Hemos hablado de mirar a los actores y a sus personajes, pero hoy miramos también a actores  que no lo son y cuyo personaje consiste en hacer de sí mismos. Si la pantalla hace que el actor, cristalizado en imagen, se convierta en un personaje que se funde con el que interpreta, aquí tenemos a una persona que no es actor, que no tiene que someterse a ningún guión y, que sin embargo, se presta a introducirse en un  juego de cotidianidad de ficción que consiste básicamente en interpretarse a sí mismo y dejarse mirar.

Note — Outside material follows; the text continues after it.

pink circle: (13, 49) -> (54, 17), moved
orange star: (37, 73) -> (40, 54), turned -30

Jorge Berrocal estuvo en Gran Hermano  y ha vuelto a repetir 10 años después: «Antes, fui un tonto. Ahora, me he sentido más libre, he estado competitivo. He sido yo y lo he pasado genial». Es decir, hace diez años, interpretó equivocadamente su forma de ser él. En esta ocasión, se ha interpretado mejor. ¿Ha sido más él mismo o ha tenido mayor control sobre el personaje que deseaba mostrar a los demás?
Como al actor, la pantalla convierte a su persona en personaje. Tanto en uno como en otro caso, la parafernalia cinematográfica o televisiva, inventa una realidad guionizada, decorada, travestida,  producto de un casting previo, unas reglas dadas, una iluminación, una situación de las cámaras. En ambos casos no hay azar, es ficción. Pero mientras en el caso del cine sabemos que miente y nos dejamos seducir por la ilusión de la mentira, en el reallity se miente doblemente  porque se nos propone que creamos que estamos ante la ilusión de la verdad.

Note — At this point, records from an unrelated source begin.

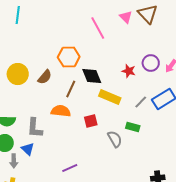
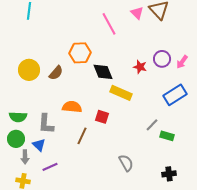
brown line: (71, 89) -> (82, 136), moved
gray line: (141, 102) -> (152, 125), moved
red square: (91, 121) -> (102, 117), turned 32
green rectangle: (133, 127) -> (167, 136), moved
gray semicircle: (115, 139) -> (126, 163), moved
purple line: (70, 168) -> (50, 167), moved

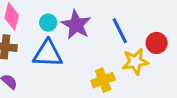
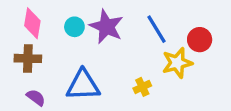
blue triangle: (48, 54) -> (83, 85), moved
yellow cross: (103, 80) -> (142, 87), size x0.7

Es una vuelta de tuerca más en ese juego de espejos en el que vemos la misma imagen infinitamente reflejada. En la mentira de la imagen del actor y su personaje, nuestra mirada crea el mito de la estrella. En la impostura del desconocido interpretándose a sí mismo apenas si crea la ilusión de una fama ahora ya efímera. «Hace diez años, GH era un fenómeno […]. Esta vez, salí un martes por la noche y, un día y medio después, estaba otra vez en mi local de Ponferrada, cerrando y limpiando los baños».  Hace diez años la novedad y el escándalo hacían de los concursantes carne de plató que rodaban de cadena en cadena y acababan profesionalizando su popularidad o terminaban como juguetes rotos. «De repente, cuando ya no sales en televisión, te tienes que reubicar. Te preguntas: ‘¿Quién soy yo? ¿Qué hago? ¿Dónde voy?―reconocía Ania Iglesias  de Gran Hermano I― ¿Vuelves a ser la chica de antes, una modelo ya con 29 años o la famosa de turno? Es un momento terrible». «Cuando se me acabó el contrato con Crónicas Marcianas no sabía qué hacer ―decía Íñigo González también de GH I―. Además te vuelves tan egocéntrico que dejas de lado a tu familia».
Mientras la televisión se vuelve cerradura y agujero en la pared, el espectador se convierte en un mirón y su mirada se enfanga en la obsesión de un fisgoneo que ni siquiera tiene el morbo de mirar lo que hacen los demás sin que estos lo sepan. Porque en los reallities, si algo es verdad, es que sabemos que ellos saben que los miran; que entre nuestra mirada y su ‘espontaneidad’, hay decenas de cámaras tras el cristal. El cristal de nuestra televisión y el cristal de las paredes de esas falsas viviendas en las que se desarrollan inexistentes vidas cotidianas.